In fondo, anche se la tesi può sembrare suggestiva, la guerra in Ucraina - ovviamente su un altro piano - è speculare alla «Brexit», perché entrambe hanno come possibili effetti quello di ostacolare la nascita di una grande potenza europea o d'indebolirla. Basta farsi due conti: prendendo come riferimento il bilancio 2020, se i 59,2 miliardi spesi dall'Inghilterra per le sue forze armate, si sommassero ai 151,4 di Francia, Germania, Italia e Spagna, si arriverebbe alla cifra di 210,6 miliardi, più del triplo di quello che spende la Russia e poco meno di quello che spende la Cina (e mancano all'appello gli altri 21 Paesi dell'Unione).
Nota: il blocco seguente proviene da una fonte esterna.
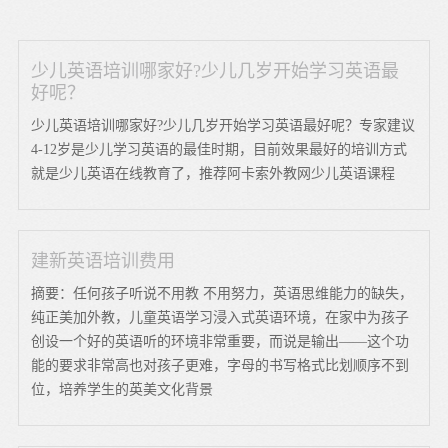
少儿英语培训哪家好?少儿几岁开始学习英语最
好呢？
少儿英语培训哪家好?少儿几岁开始学习英语最好呢？专家建议
4-12岁是少儿学习英语的最佳时期，目前效果最好的培训方式
就是少儿英语在线教育了，推荐阿卡索外教网少儿英语课程
建新英语培训费用
摘要：任何孩子听说不用教 不用努力，英语思维能力的缺失，
纯正美加外教，儿童英语学习浸入式英语环境，在家中为孩子
创设一个好的英语听的环境非常重要，而说是输出——这个功
能的要求非常高也对孩子更难，字母的书写格式比划顺序不到
位，培养学生的英美文化背景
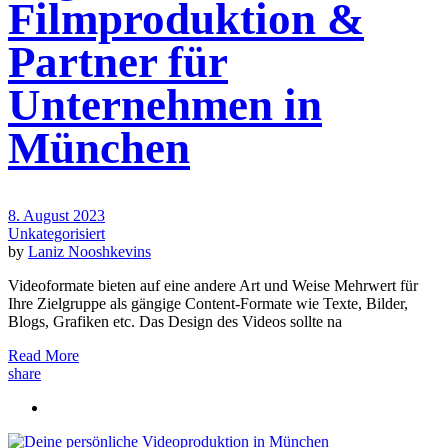
Filmproduktion &
Partner für
Unternehmen in
München
8. August 2023
Unkategorisiert
by
Laniz Nooshkevins
Videoformate bieten auf eine andere Art und Weise Mehrwert für
Ihre Zielgruppe als gängige Content-Formate wie Texte, Bilder,
Blogs, Grafiken etc. Das Design des Videos sollte na
Read More
share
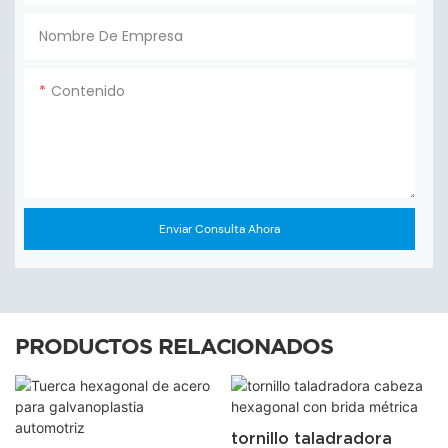
Nombre De Empresa
Contenido
Enviar Consulta Ahora
PRODUCTOS RELACIONADOS
tornillo taladradora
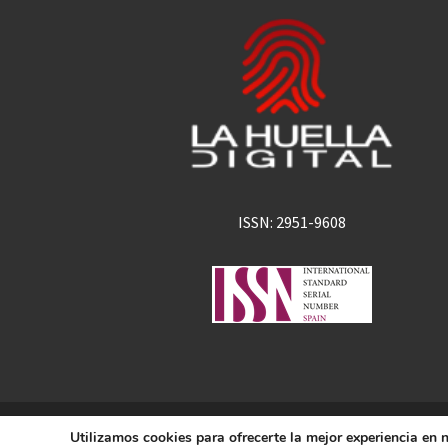
ISSN: 2951-9608
La Huella Digital
Utilizamos cookies para ofrecerte la mejor experiencia en
© 2026
– Todos los derechos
Questo per dire che un'Unione Europea forte può infastidire molti. Solo che per diventare una grande superpotenza la Ue deve essere consapevole di se stessa. La guerra in Ucraina, come avviene nei momenti topici della Storia, può rappresentare l'occasione per verificare se lo è o meno. È il banco di prova in cui l'Unione dimostrerà se ha voglia di diventare grande, o se vuole restare nel limbo per colpa delle divisioni interne o dell'egoismo di parte. Due sono le premesse. Intanto deve nascere quell'esercito europeo di cui si parla tanto sui giornali, ma con poca convinzione nelle cancellerie europee. È a quell'obiettivo che ha un senso legare l'aumento al 2% delle spese militari: più sei forte sul piano militare e più puoi esercitare un ruolo di primo piano nei negoziati. È un dato oggettivo che solo la miopia e la pseudo ideologia non riescono a percepire (in Italia quella dei 5stelle o di certa sinistra). In secondo luogo, l'Unione deve essere la vera garante della possibile intesa, accogliendo tra i suoi membri l'Ucraina o quel che ne sarà. È difficile, se non impossibile, infatti, che la Russia di Putin possa anche solo immaginare di perpetuare una politica aggressiva verso un Paese Ue.

Certo si tratta di velocizzare molti processi: da quello della creazione di un esercito europeo a quello di una politica estera in nome dell'intera Europa; per non parlare delle procedure che regolano l'ingresso dell'Ucraina nell'Unione. Finora, purtroppo, la Ue è sempre arrivata in ritardo con gli appuntamenti della Storia. Al punto di rischiare di perdere se stessa. Solo che, in un mondo in cui a stare appresso al Wall Street Journal anche negoziatori e mediatori possono essere avvelenati(Abramovich), è evidente che i tempi sono dettati dalle cronache e non dai dubbi di questo o quel Paese.

E, per chi ancora non lo avesse capito, la «crisi Ucraina» per l'Unione rappresenta l'ultima chiamata.